At the true end of life, the human body becomes incapable of metabolizing food and water, which is ultimately why the issue of “food and water” – as if it were an “end of life” issue by its nature – is disingenuous. Characterizing food and water as necessarily an “end of life” issue is a distortion of the reality facing millions of persons reliant on feeding tubes throughout the world each year. A young and recovering alcoholic, for instance, may be reliant on food and water by feeding tube for many months, or even years. In no traditional sense would this person be facing a fundamentally “end of life” issue, yet legislation like Italy’s encourages both the public and the patient to consider such situations in a much more fatalistic way—in a way almost certain to degrade a vulnerable patient’s will to live.

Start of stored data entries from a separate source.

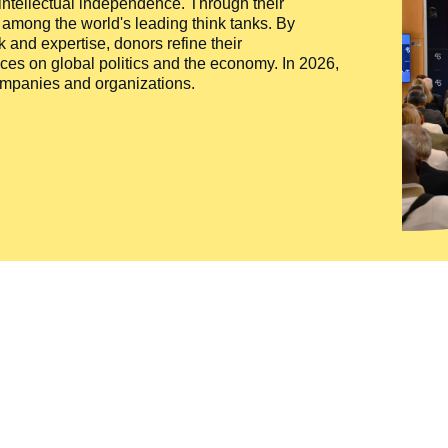
 intellectual independence. Through their
n among the world's leading think tanks. By
 and expertise, donors refine their
ces on global politics and the economy. In 2026,
companies and organizations.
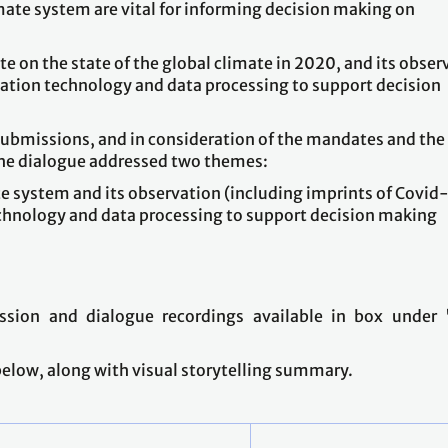
imate system are vital for informing decision making on
 on the state of the global climate in 2020, and its obser
vation technology and data processing to support decision
submissions, and in consideration of the mandates and the
he dialogue addressed two themes:
te system and its observation (including imprints of Covid
chnology and data processing to support decision making
ssion and dialogue recordings available in box under 
 below, along with visual storytelling summary.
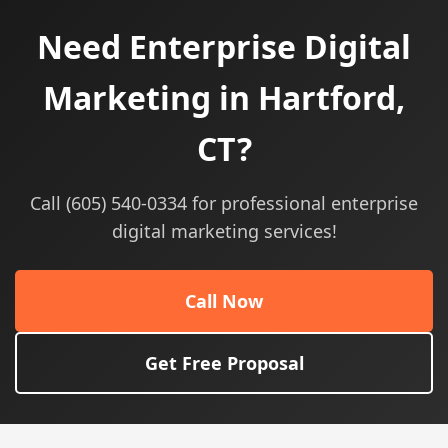
Need Enterprise Digital
Marketing in Hartford,
CT?
Call (605) 540-0334 for professional enterprise
digital marketing services!
Call Now
Get Free Proposal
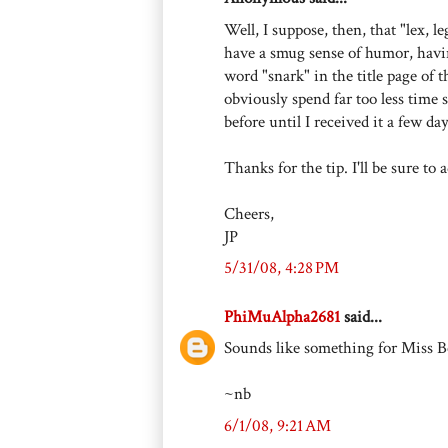
Well, I suppose, then, that "lex, l
have a smug sense of humor, havin
word "snark" in the title page of t
obviously spend far too less time s
before until I received it a few da
Thanks for the tip. I'll be sure t
Cheers,
JP
5/31/08, 4:28 PM
PhiMuAlpha2681
said...
Sounds like something for Miss 
~nb
6/1/08, 9:21 AM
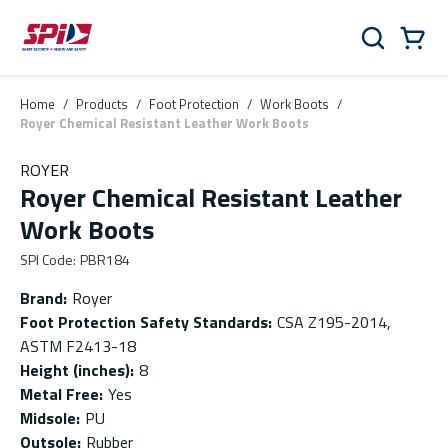
Skip to main content
Skip to menu
Skip to footer
Cart
Search
0 Items
Home
/
Products
/
Foot Protection
/
Work Boots
/
Royer Chemical Resistant Leather Work Boots
ROYER
Royer Chemical Resistant Leather
Work Boots
SPI Code
:
PBR184
Brand
:
Royer
Foot Protection Safety Standards
:
CSA Z195-2014,
ASTM F2413-18
Height (inches)
:
8
Metal Free
:
Yes
Midsole
:
PU
Outsole
:
Rubber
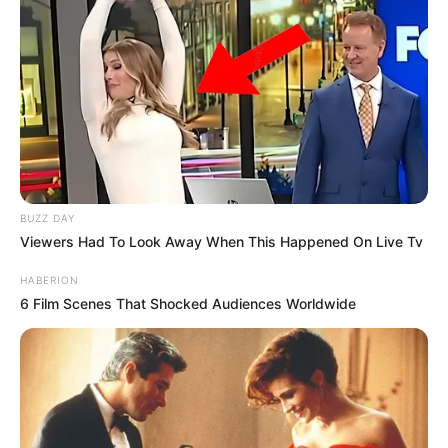
BUZZ DAY
Viewers Had To Look Away When This Happened On Live Tv
HABERION
6 Film Scenes That Shocked Audiences Worldwide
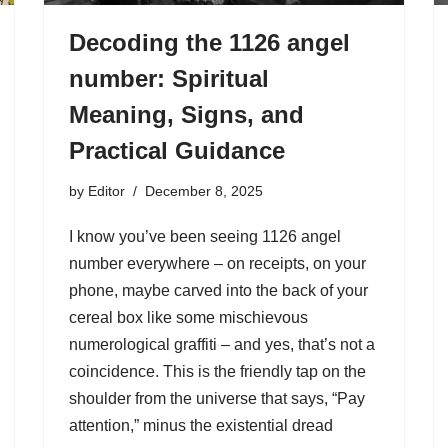
Decoding the 1126 angel
number: Spiritual
Meaning, Signs, and
Practical Guidance
by
Editor
December 8, 2025
I know you’ve been seeing 1126 angel
number everywhere – on receipts, on your
phone, maybe carved into the back of your
cereal box like some mischievous
numerological graffiti – and yes, that’s not a
coincidence. This is the friendly tap on the
shoulder from the universe that says, “Pay
attention,” minus the existential dread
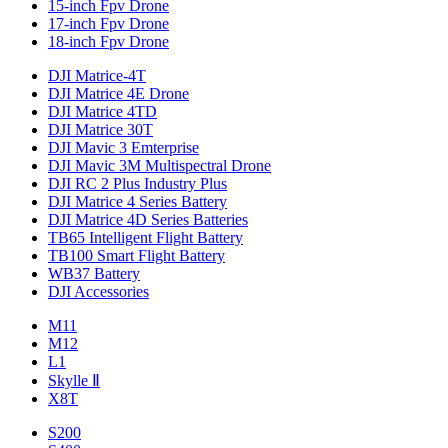
15-inch Fpv Drone
17-inch Fpv Drone
18-inch Fpv Drone
DJI Matrice-4T
DJI Matrice 4E Drone
DJI Matrice 4TD
DJI Matrice 30T
DJI Mavic 3 Emterprise
DJI Mavic 3M Multispectral Drone
DJI RC 2 Plus Industry Plus
DJI Matrice 4 Series Battery
DJI Matrice 4D Series Batteries
TB65 Intelligent Flight Battery
TB100 Smart Flight Battery
WB37 Battery
DJI Accessories
M11
M12
L1
Skylle Ⅱ
X8T
S200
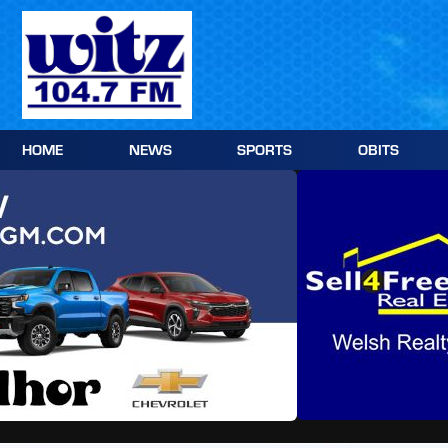
Skip
to
content
HOME
NEWS
SPORTS
OBITS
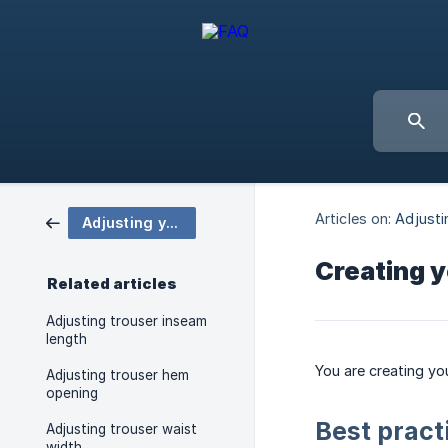
Articles on:
Adjusti
Adjusting your trousers
Creating y
Related articles
Adjusting trouser inseam
length
You are creating yo
Adjusting trouser hem
opening
Best pract
Adjusting trouser waist
width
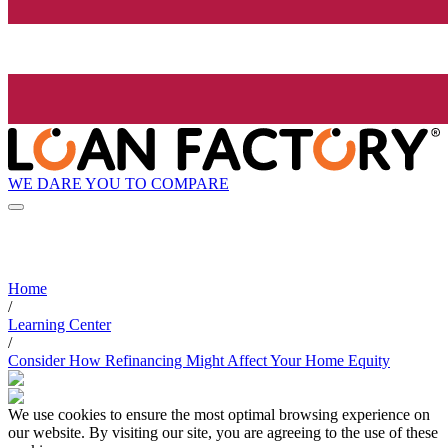
WE DARE YOU TO COMPARE
Home
/
Learning Center
/
Consider How Refinancing Might Affect Your Home Equity
We use cookies to ensure the most optimal browsing experience on
our website. By visiting our site, you are agreeing to the use of these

In societies that still officially oppose suicide and recognize the need to offer crisis counseling and emergency support to men and women captured by often fleeting moments of suicidal thinking, we should take the same approach of offering life-affirming care to medically vulnerable patients. Indeed, the daily lives of vulnerable patients may in fact be more consistently grinding on their will to live, especially in cultures like Italy’s whose law now rhetorically implies questions like, “Why not put a permanent end to anxiety? To periodic suffering? To moments of discomfort? To the need for rehabilitation?”
Italy’s parliament should do better by allowing for advance directive planning that fosters a will to live among vulnerable patients, continues to proscribe intentional life-taking, and cultivates life-affirming clinical environments where the conscience rights of physicians and health care workers are paramount in service of medicine’s basic purpose to cure, heal and comfort.
Bobby Schindler is President of the Terri Schiavo Life & Hope Network and an associate scholar at Charlotte Lozier Institute. Tom Shakely is Executive Director of the Terri Schiavo Life & Hope Network.